Work to be completed:
The answer must consist of every line below containing "also".

(Transcribed page contents)

++++

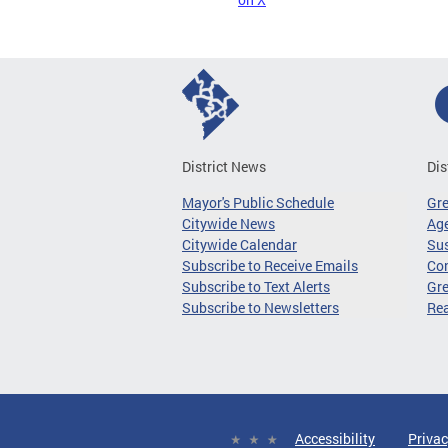
District News
Dis
Mayor's Public Schedule
Gr
Citywide News
Age
Citywide Calendar
Sus
Subscribe to Receive Emails
Co
Subscribe to Text Alerts
Gre
Subscribe to Newsletters
Re
Accessibility
Privac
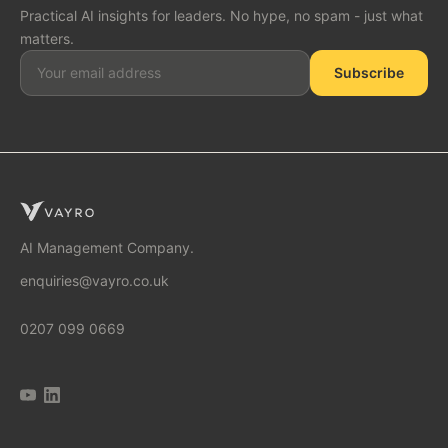
Practical AI insights for leaders. No hype, no spam - just what
matters.
Subscribe
SOLUTIONS
AI Consulting
AI Management Company.
enquiries@vayro.co.uk
AI Business Transformation
0207 099 0669
AI Implementation Partner
AI Automation Agency
AI Tool Audit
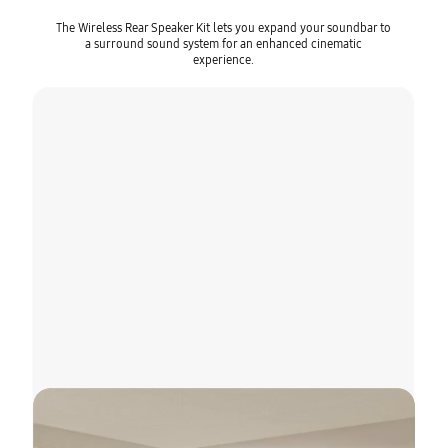
The Wireless Rear Speaker Kit lets you expand your soundbar to
a surround sound system for an enhanced cinematic
experience.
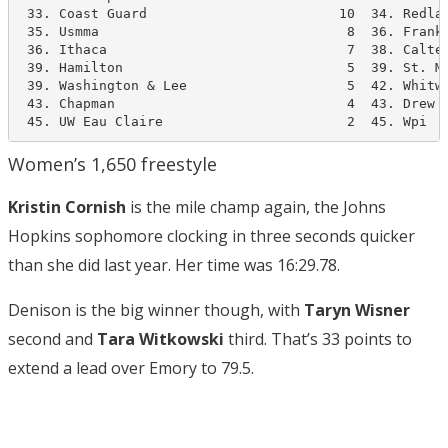
 33. Coast Guard                        10  34. Redlan
 35. Usmma                               8  36. Frankl
 36. Ithaca                              7  38. Caltec
 39. Hamilton                            5  39. St. Ma
 39. Washington & Lee                    5  42. Whitwo
 43. Chapman                             4  43. Drew  
 45. UW Eau Claire                       2  45. Wpi  
Women’s 1,650 freestyle
Kristin Cornish
is the mile champ again, the Johns
Hopkins sophomore clocking in three seconds quicker
than she did last year. Her time was 16:29.78.
Denison is the big winner though, with
Taryn Wisner
second and
Tara Witkowski
third. That’s 33 points to
extend a lead over Emory to 79.5.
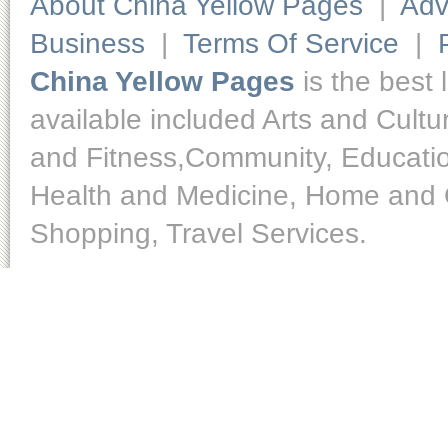
About China Yellow Pages
|
Adv
Business
|
Terms Of Service
|
China Yellow Pages
is the best 
available included Arts and Cult
and Fitness,Community, Educatio
Health and Medicine, Home and O
Shopping, Travel Services.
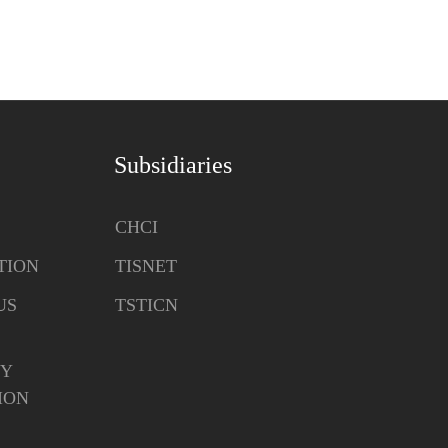
Subsidiaries
CHCI
TION
TISNET
US
TSTICN
Y
ION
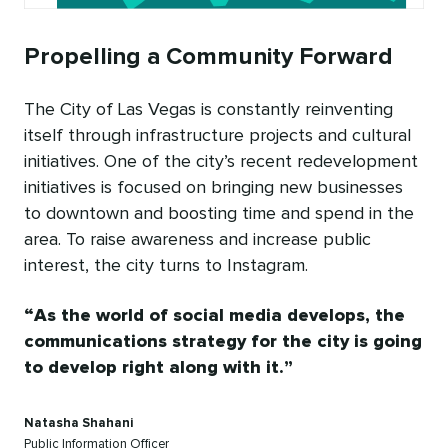
Propelling a Community Forward
The City of Las Vegas is constantly reinventing
itself through infrastructure projects and cultural
initiatives. One of the city’s recent redevelopment
initiatives is focused on bringing new businesses
to downtown and boosting time and spend in the
area. To raise awareness and increase public
interest, the city turns to Instagram.
As the world of social media develops, the
communications strategy for the city is going
to develop right along with it.
Natasha Shahani
Public Information Officer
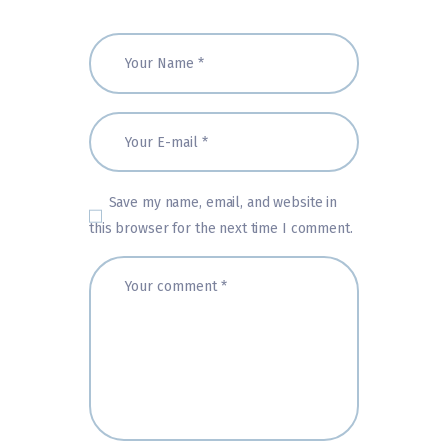
Save my name, email, and website in
this browser for the next time I comment.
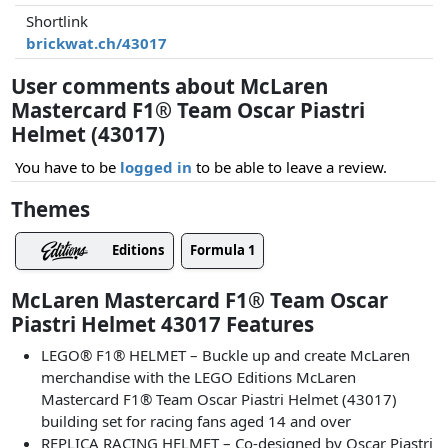
Shortlink
brickwat.ch/43017
User comments about McLaren
Mastercard F1® Team Oscar Piastri
Helmet (43017)
You have to be
logged in
to be able to leave a review.
Themes
Editions
Formula 1
McLaren Mastercard F1® Team Oscar
Piastri Helmet 43017 Features
LEGO® F1® HELMET – Buckle up and create McLaren
merchandise with the LEGO Editions McLaren
Mastercard F1® Team Oscar Piastri Helmet (43017)
building set for racing fans aged 14 and over
REPLICA RACING HELMET – Co-designed by Oscar Piastri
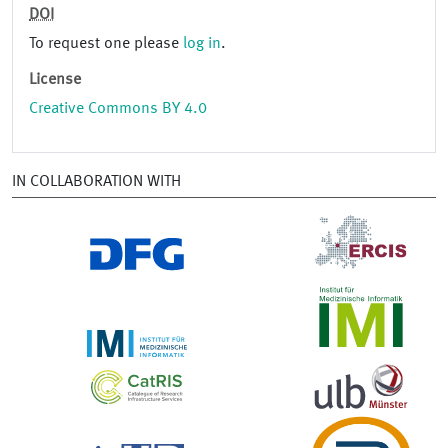
DOI
To request one please
log in
.
License
Creative Commons BY 4.0
IN COLLABORATION WITH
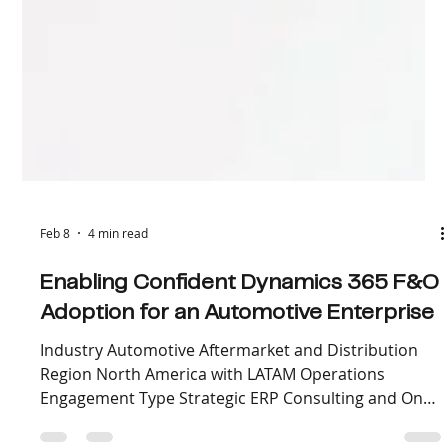
Feb 8
4 min read
Enabling Confident Dynamics 365 F&O
Adoption for an Automotive Enterprise
Industry Automotive Aftermarket and Distribution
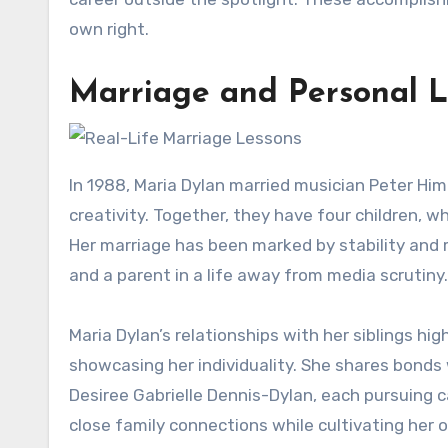
own right.
Marriage and Personal L
In 1988, Maria Dylan married musician Peter Him
creativity. Together, they have four children, w
Her marriage has been marked by stability and 
and a parent in a life away from media scrutiny.
Maria Dylan’s relationships with her siblings hi
showcasing her individuality. She shares bonds
Desiree Gabrielle Dennis-Dylan, each pursuing car
close family connections while cultivating her ow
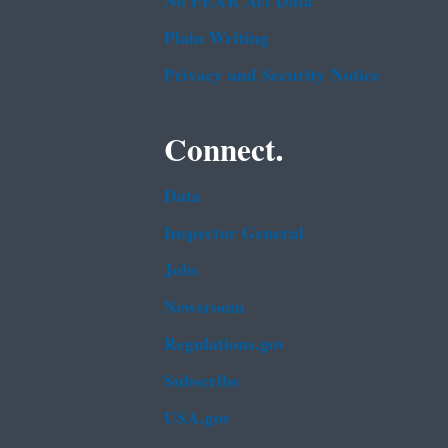
No FEAR Act Data
Plain Writing
Privacy and Security Notice
Connect.
Data
Inspector General
Jobs
Newsroom
Regulations.gov
Subscribe
USA.gov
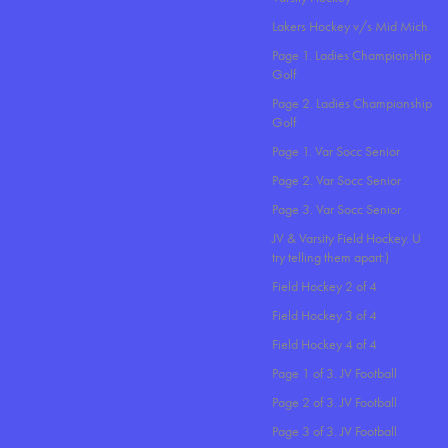
Lakers Hockey v/s Mid Mich
Page 1. Ladies Championship
Golf
Page 2. Ladies Championship
Golf
Page 1. Var Socc Senior
Page 2. Var Socc Senior
Page 3. Var Socc Senior
JV & Varsity Field Hockey. U
try telling them apart:)
Field Hockey 2 of 4
Field Hockey 3 of 4
Field Hockey 4 of 4
Page 1 of 3. JV Football
Page 2 of 3. JV Football
Page 3 of 3. JV Football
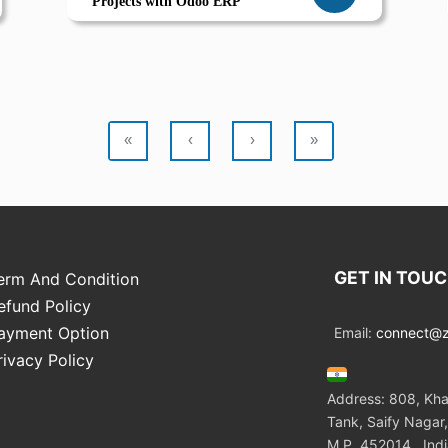
Projects with Odoo ERP
«
‹
›
»
GET IN TOU
erm And Condition
efund Policy
ayment Option
Email:
connect@zo
rivacy Policy
Address: 808, Kha
Tank, Saify Nagar,
M.P. 452014 , Ind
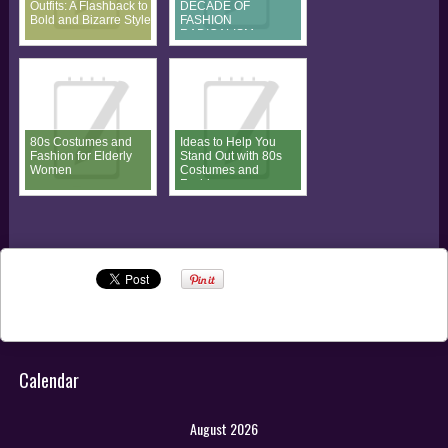
Outfits: A Flashback to
DECADE OF
Bold and Bizarre Style
FASHION
RADICALISM
80s Costumes and
Ideas to Help You
Fashion for Elderly
Stand Out with 80s
Women
Costumes and
Fashion
Calendar
August 2026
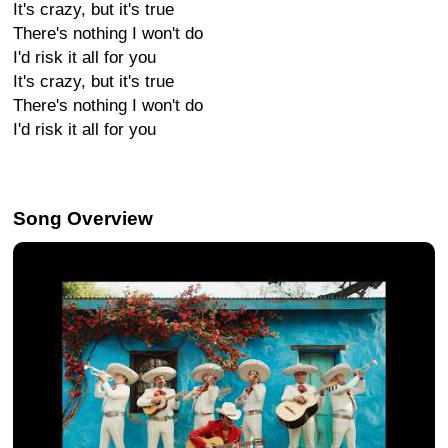
It's crazy, but it's true
There's nothing I won't do
I'd risk it all for you
It's crazy, but it's true
There's nothing I won't do
I'd risk it all for you
Song Overview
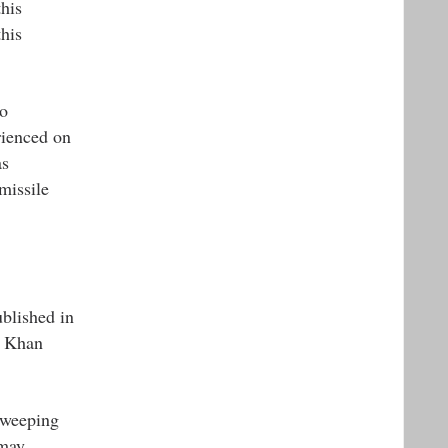
his
his
to
rienced on
as
missile
ublished in
h Khan
sweeping
 may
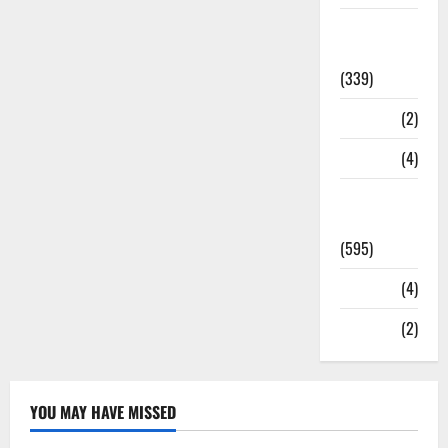
Statesman
Leader
(339)
Stories
(2)
Tech
(4)
Today's
Front Page
(595)
Video
(4)
World
(2)
YOU MAY HAVE MISSED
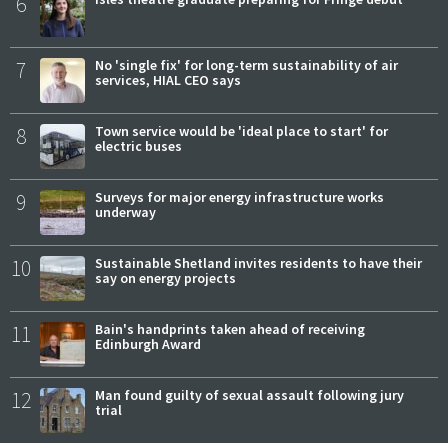
6
7
No 'single fix' for long-term sustainability of air
services, HIAL CEO says
8
Town service would be 'ideal place to start' for
electric buses
9
Surveys for major energy infrastructure works
underway
10
Sustainable Shetland invites residents to have their
say on energy projects
11
Bain's handprints taken ahead of receiving
Edinburgh Award
12
Man found guilty of sexual assault following jury
trial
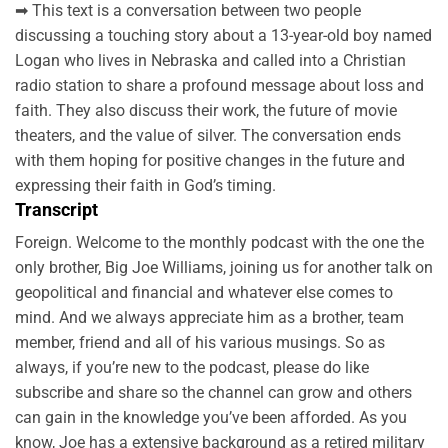
➡ This text is a conversation between two people
discussing a touching story about a 13-year-old boy named
Logan who lives in Nebraska and called into a Christian
radio station to share a profound message about loss and
faith. They also discuss their work, the future of movie
theaters, and the value of silver. The conversation ends
with them hoping for positive changes in the future and
expressing their faith in God’s timing.
Transcript
Foreign. Welcome to the monthly podcast with the one the
only brother, Big Joe Williams, joining us for another talk on
geopolitical and financial and whatever else comes to
mind. And we always appreciate him as a brother, team
member, friend and all of his various musings. So as
always, if you’re new to the podcast, please do like
subscribe and share so the channel can grow and others
can gain in the knowledge you’ve been afforded. As you
know, Joe has a extensive background as a retired military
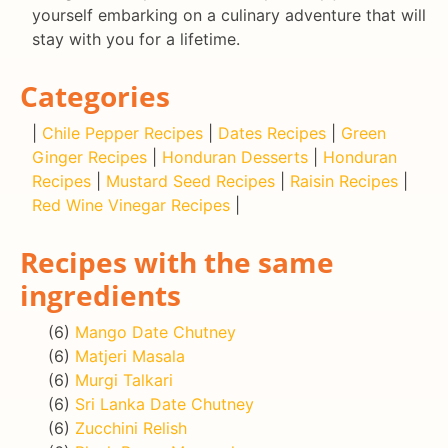
yourself embarking on a culinary adventure that will
stay with you for a lifetime.
Categories
|
Chile Pepper Recipes
|
Dates Recipes
|
Green
Ginger Recipes
|
Honduran Desserts
|
Honduran
Recipes
|
Mustard Seed Recipes
|
Raisin Recipes
|
Red Wine Vinegar Recipes
|
Recipes with the same
ingredients
(6)
Mango Date Chutney
(6)
Matjeri Masala
(6)
Murgi Talkari
(6)
Sri Lanka Date Chutney
(6)
Zucchini Relish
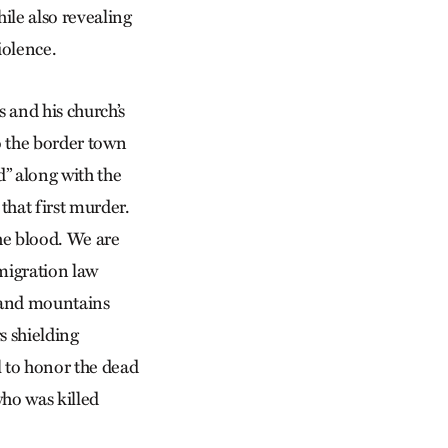
hile also revealing
iolence.
s and his church’s
o the border town
” along with the
 that first murder.
he blood. We are
migration law
 and mountains
s shielding
l to honor the dead
who was killed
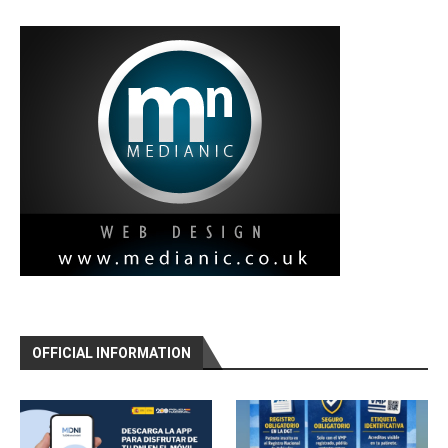
OFFICIAL INFORMATION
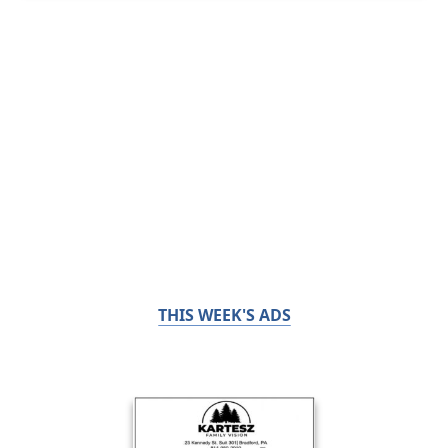
THIS WEEK'S ADS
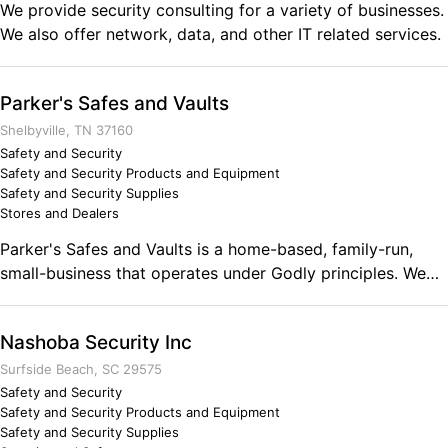
We provide security consulting for a variety of businesses.
We also offer network, data, and other IT related services.
Parker's Safes and Vaults
Shelbyville, TN 37160
Safety and Security
Safety and Security Products and Equipment
Safety and Security Supplies
Stores and Dealers
Parker's Safes and Vaults is a home-based, family-run,
small-business that operates under Godly principles. We
carry a wide variety of Champion and Superior safes. We
have access to many safes including vault doors. We offer
Nashoba Security Inc
very fair prices and are determined to Aim High when it
comes to your satisfaction.
Surfside Beach, SC 29575
Safety and Security
Safety and Security Products and Equipment
Safety and Security Supplies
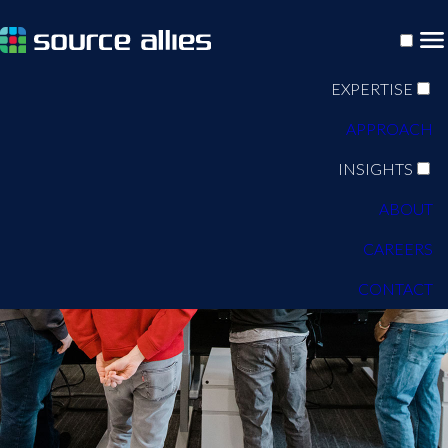
EXPERTISE
APPROACH
INSIGHTS
ABOUT
CAREERS
CONTACT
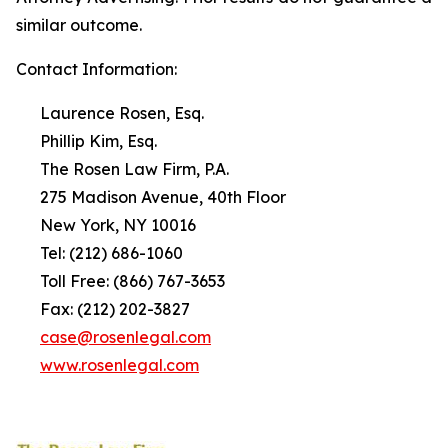
similar outcome.
Contact Information:
Laurence Rosen, Esq.
Phillip Kim, Esq.
The Rosen Law Firm, P.A.
275 Madison Avenue, 40th Floor
New York, NY 10016
Tel: (212) 686-1060
Toll Free: (866) 767-3653
Fax: (212) 202-3827
case@rosenlegal.com
www.rosenlegal.com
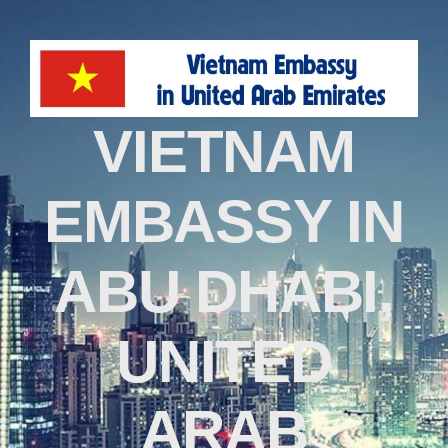
VIETNAM
EMBASSY IN
ABU DHABI,
UNITED
ARAB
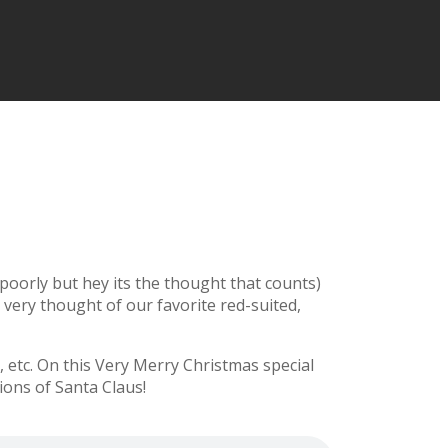
y poorly but hey its the thought that counts)
e very thought of our favorite red-suited,
etc. On this Very Merry Christmas special
ions of Santa Claus!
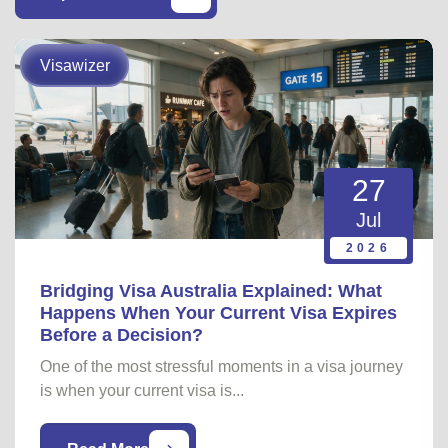
Visawizer
27
Jul
2026
Bridging Visa Australia Explained: What
Happens When Your Current Visa Expires
Before a Decision?
One of the most stressful moments in a visa journey
is when your current visa is...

++++

Response:
faith. They also discuss their work, the future of movie
hile also revealing
We also offer network, data, and other IT related services.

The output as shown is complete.